● **REQUIRED WORK**
Each entry below must be repeated exactly, with pictures left out.

*** Opening DATA RECORDS ***

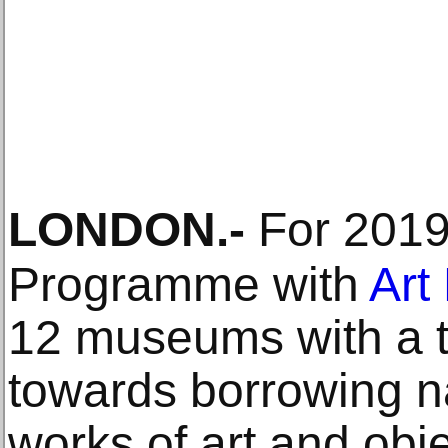
LONDON
.-
For 2019
Programme with
Art
12 museums with a t
towards borrowing na
works of art and obje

*** Closing DATA RECORDS ***

● **RESULT BELOW**
LONDON
.-
For 2019
Programme with
Art
12 museums with a t
towards borrowing na
works of art and obje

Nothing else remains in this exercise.